Time and Tide
Page 2
The fine rain drooled down eighteen-year-old Frank Flanagan's neck as a heavy jowled chief boatswain's mate focused a flashlight on a clipboard and droned the list of names. Kelly, Lombardi, Brodsky, King, Semple. For five days they had ridden across the continent from the Sampson Naval Training Station in New York, gazing open-mouthed at their country. Like most Easterners, they had only the dimmest idea of the reality behind those verses in "America the Beautiful" about verdant plains and shining mountains.
Frank Flanagan was still dazed by the sheer immensity of the land. He had stared with disbelief at the wheat fields of Kansas and Nebraska, mile on endless mile to the flat horizon. Then came the stupendous majesty of the Rocky Mountains. The climax was the Hood River Valley as they descended it to Portland. Not a house, a road, a sign of human habitation anywhere. Nothing but the river glistening in the sun and the guardian trees on the surrounding mountains. It had evoked words like nobility, purity, power in Flanagan's mind.
Beside him, diminutive Marty Roth, who shared with Flanagan a boyhood in the Bronx, stood on tiptoes to get a look at the USS Jefferson City.
"Is it a battleship?" he asked.
"A cruiser. They name cruisers after state capitals," Flanagan said.
"What the hell state is Jefferson City the capital of?"
"Missouri."
"Jesus, is there anything you don't know?"
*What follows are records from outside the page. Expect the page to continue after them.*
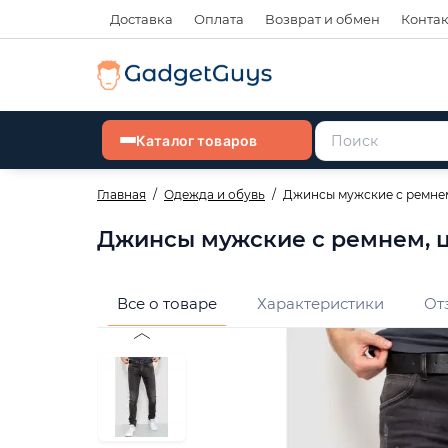
Доставка
Оплата
Возврат и обмен
Конта
Каталог товаров
Главная
Одежда и обувь
Джинсы мужские с ремнем,
Джинсы мужские с ремнем, цв
Все о товаре
Характеристики
От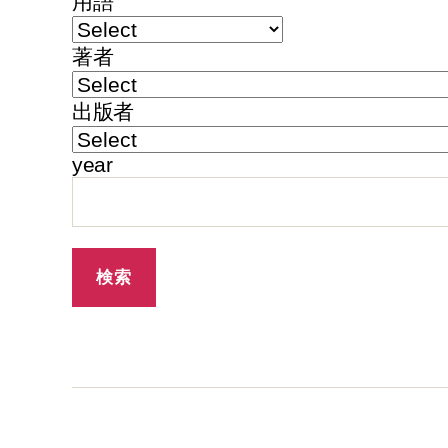
用語
著者
出版者
year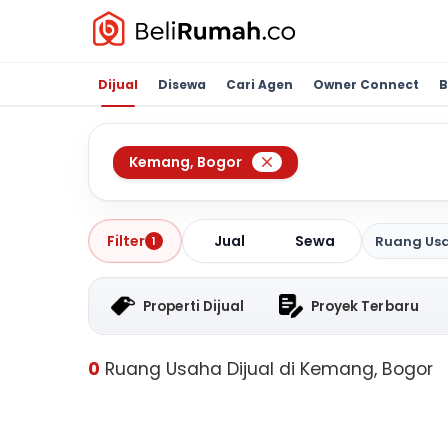
Dijual
Disewa
Cari Agen
Owner Connect
B
Kemang
,
Bogor
Jual
Sewa
Filter
Ruang Us
1
Properti Dijual
Proyek Terbaru
0
Ruang Usaha Dijual di Kemang, Bogor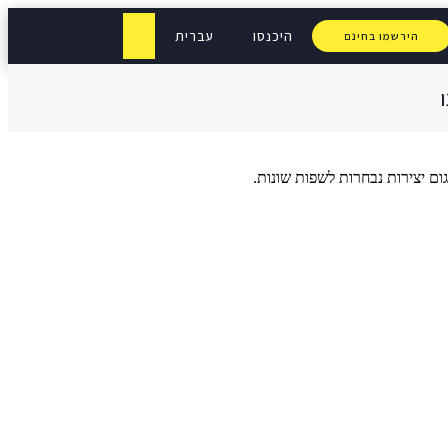
היכנסו
עברית
הירשמו בחינם
 יצירות נבחרות לשפות שונות.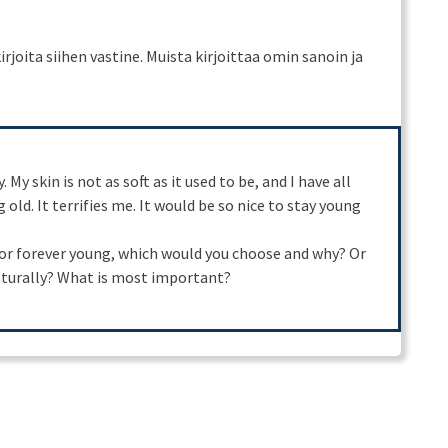
kirjoita siihen vastine. Muista kirjoittaa omin sanoin ja
My skin is not as soft as it used to be, and I have all
 old. It terrifies me. It would be so nice to stay young
l or forever young, which would you choose and why? Or
naturally? What is most important?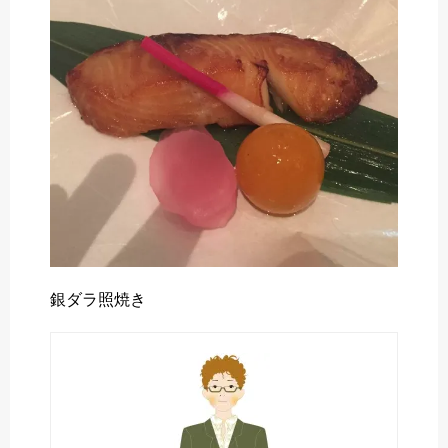
o
r
k
銀ダラ照焼き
In their first week in boot camp, Roth had christened Flanagan the Brain for his seemingly encyclopedic knowledge of historical, geographical, religious and political facts. He could recite lists of the popes, the presidents, the kings of England. He also remembered a good chunk of the Declaration of Independence and the whole Gettysburg Address, huge passages of Longfellow's "Hiawatha and all of "Casey at the Bat." To Flanagan, none of these recitations was proof of intelligence. He simply happened to have a very good memory, which twelve years of Catholic education had strengthened, like a muscle that was constantly exercised. He stopped Roth from demanding more recitations by threatening to inflict the entire Baltimore Catechism on him.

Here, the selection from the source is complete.